*** Begin section ***

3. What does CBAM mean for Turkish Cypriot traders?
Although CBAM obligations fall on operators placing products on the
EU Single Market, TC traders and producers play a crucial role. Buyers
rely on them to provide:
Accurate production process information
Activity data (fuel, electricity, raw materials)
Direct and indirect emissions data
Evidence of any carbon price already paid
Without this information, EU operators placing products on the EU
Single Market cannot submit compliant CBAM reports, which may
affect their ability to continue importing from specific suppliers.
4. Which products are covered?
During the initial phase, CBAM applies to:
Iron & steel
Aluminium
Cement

*** End section ***

→ WORK REQUIRED:
Retype the material above, line by line, exactly.

→ RESPONSE BOX:
3. What does CBAM mean for Turkish Cypriot traders?
Although CBAM obligations fall on operators placing products on the
EU Single Market, TC traders and producers play a crucial role. Buyers
rely on them to provide:
Accurate production process information
Activity data (fuel, electricity, raw materials)
Direct and indirect emissions data
Evidence of any carbon price already paid
Without this information, EU operators placing products on the EU
Single Market cannot submit compliant CBAM reports, which may
affect their ability to continue importing from specific suppliers.
4. Which products are covered?
During the initial phase, CBAM applies to:
Iron & steel
Aluminium
Cement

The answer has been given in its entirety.